A cautionary paper appeared on the arXiv last week

Forsyth, I., B. Mesland, and A. Rennie. Dense Domains, Symmetric Operators and Spectral Triples. ArXiv e-print, June 6, 2013. http://arxiv.org/abs/1306.1580.

The paper is about the definition of unbounded Fredholm modules and how certain, initially plausible, weakenings of the definition do not work as expected. (Some well-known authors are called out for insufficient attention to these points; I was initially worried that Analytic K-Homology appears in the bibliography, but I don’t think Nigel and I are among the criminals here.)

Let’s recall that the basic elements of an unbounded Fredholm module, a.k.a. spectral triple, over a $$C^*$$-algebra $$A$$ are a Hilbert space $$H$$, an unbounded self-adjoint operator $$D$$ on $$H$$, and an action of $$A$$ on $$H$$ such that, for some dense subalgebra $$\mathcal A$$ of $$A$$,

1. Each $$a\in\mathcal A$$ maps the domain of $$D$$ into itself, and the commutator $$[a,D]$$ (defined on the domain of $$D$$ by assumption) is norm bounded and so extends uniquely to a bounded operator on $$H$$.
2. For each $$a\in\mathcal A$$ the “localized resolvent” $$a (1+D^2)^{-1/2}$$ is compact.

Under these circumstances the bounded transform $$F = d(1+D^2)^{-1/2}$$ is well-defined and defines a Kasparov cycle for $$A$$ (in particular, it commutes modulo compact operators with all elements of $$A$$).

It suffices in fact to assume that there is some core $$X$$ for $$D$$ such that, for every $$a\in\mathcal A$$, $$a\cdot X \subseteq \mbox{dom}(D)$$ and that $$[D,a]$$ is bounded on $$X$$.  (Recall that a core for an unbounded closed operator $$D$$ is a subset $$X$$  of its domain such that $$D$$ is the closure of its restriction to $$X$$.)
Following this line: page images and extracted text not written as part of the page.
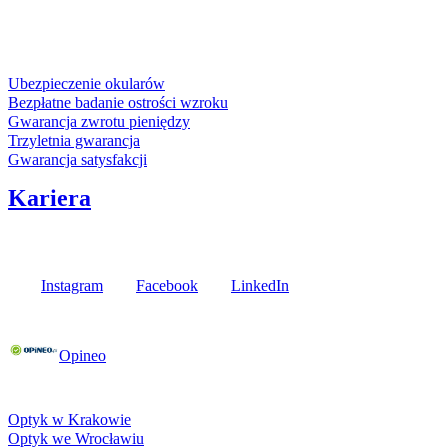
karta kredytowa
Usługi i gwarancje
Ubezpieczenie okularów
Bezpłatne badanie ostrości wzroku
Gwarancja zwrotu pieniędzy
Trzyletnia gwarancja
Gwarancja satysfakcji
Kariera
Media społecznościowe
Instagram
Facebook
LinkedIn
Poznaj opinie naszych klientów
Opineo
Fielmann w Twojej okolicy
Optyk w Krakowie
Optyk we Wrocławiu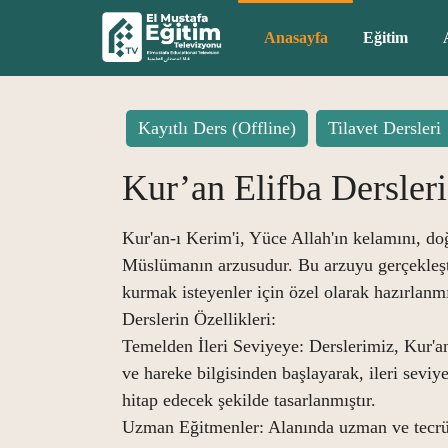
Anasayfa
Eğitim
Kayıtlı Ders (Offline)
Tilavet Dersleri
Kur’an Elifba Dersleri
Kur'an-ı Kerim'i, Yüce Allah'ın kelamını, do
Müslümanın arzusudur. Bu arzuyu gerçekleşti
kurmak isteyenler için özel olarak hazırlan
Derslerin Özellikleri:
Temelden İleri Seviyeye: Derslerimiz, Kur'a
ve hareke bilgisinden başlayarak, ileri seviy
hitap edecek şekilde tasarlanmıştır.
Uzman Eğitmenler: Alanında uzman ve tecrübe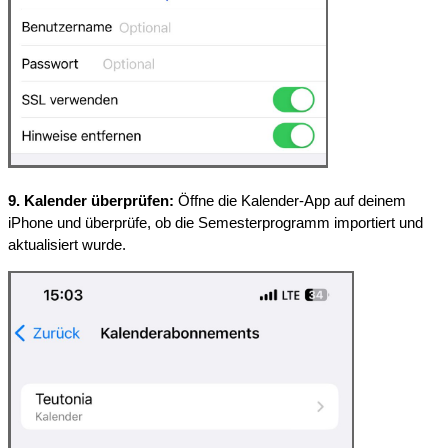
9. Kalender überprüfen:
 Öffne die Kalender-App auf deinem 
iPhone und überprüfe, ob die Semesterprogramm importiert und 
aktualisiert wurde.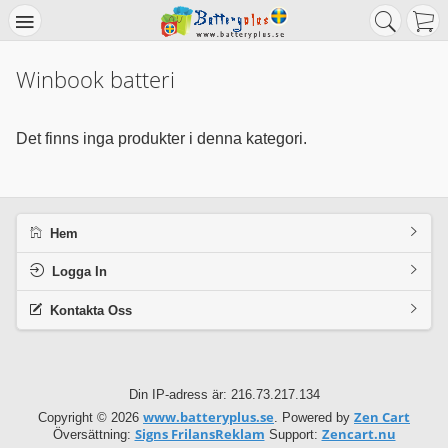
Winbook batteri
Det finns inga produkter i denna kategori.
Hem
Logga In
Kontakta Oss
Din IP-adress är: 216.73.217.134
www.batteryplus.se
Zen Cart
Copyright © 2026
. Powered by
Signs FrilansReklam
Zencart.nu
Översättning:
Support: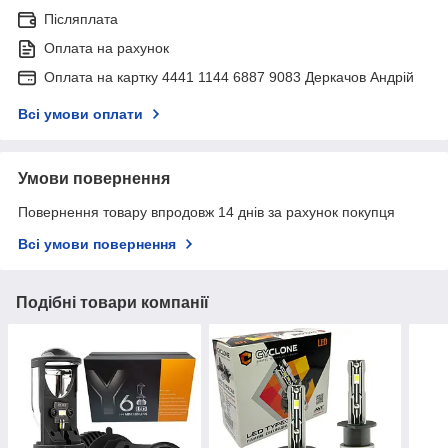
Післяплата
Оплата на рахунок
Оплата на картку 4441 1144 6887 9083 Деркачов Андрій
Всі умови оплати
Умови повернення
Повернення товару впродовж 14 днів за рахунок покупця
Всі умови повернення
Подібні товари компанії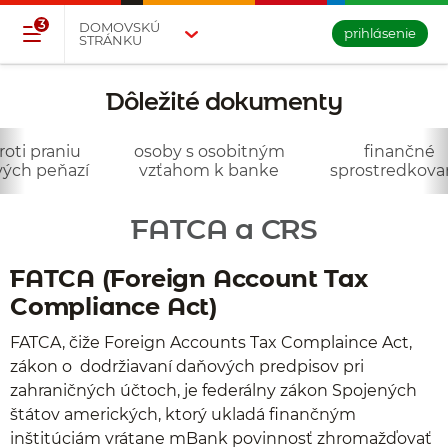
Přejděte na tlačítko pro přihlášení
Přeskočit navigaci a přejít na obsah
3
DOMOVSKÚ
prihlásenie
STRÁNKU
Dôležité dokumenty
- fatca
roti praniu
osoby s osobitným
finančné
vých peňazí
vzťahom k banke
sprostredkova
FATCA a CRS
FATCA
(Foreign Account Tax
Compliance Act)
FATCA, čiže Foreign Accounts Tax Complaince Act,
zákon o dodržiavaní daňových predpisov pri
zahraničných účtoch, je federálny zákon Spojených
štátov amerických, ktorý ukladá finančným
inštitúciám vrátane mBank povinnosť zhromažďovať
But it is tempting to go further and to claim that it suffices that there should be some dense subspace $$X$$ of the domain of $$D$$, not necessarily a core, that satisfies the same properties as those listed.  And this is false.  In fact, under these circumstances the bounded transform  need not commute compactly with members of $$A$$.  Moreover, the example is a simple one: we consider the operator $$i d/dx$$ on the interval, with boundary conditions $$f(0)=f(1)$$, and take $$X$$ to be the subspace of the domain consisting of functions that satisfy $$f(0)=f(1)=0$$.  Restricted to this domain, $$D$$ commutes boundedly with all smooth functions on the interval; but its bounded transform does not commute compactly with functions $$f$$ for which $$f(0)\neq f(1)$$.

The paper contains some more sophisticated counterexamples too (anything that involves explicit computations with Bessel functions is sophisticated in my book), but this is the basic one.